**What the task requires**: Work out how many lines in the data include the string "Toes"; reply with that number alone.

**Entries shown**:
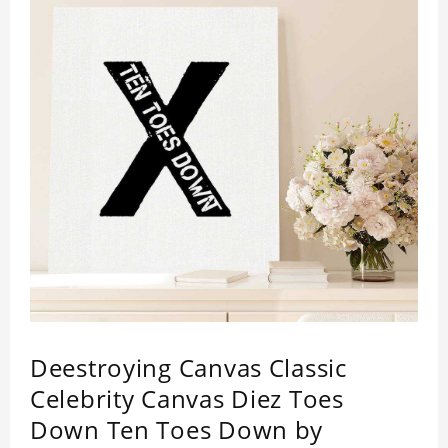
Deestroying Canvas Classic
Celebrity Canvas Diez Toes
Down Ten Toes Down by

* * *

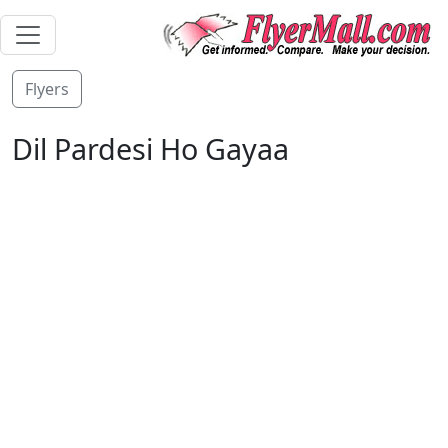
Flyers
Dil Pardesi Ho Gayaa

---

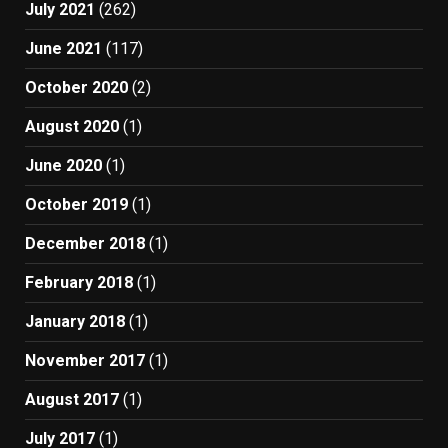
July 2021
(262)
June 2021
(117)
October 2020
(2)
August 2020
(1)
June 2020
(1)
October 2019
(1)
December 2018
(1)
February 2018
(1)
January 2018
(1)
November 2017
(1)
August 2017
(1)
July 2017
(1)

**Exercise solution**: 2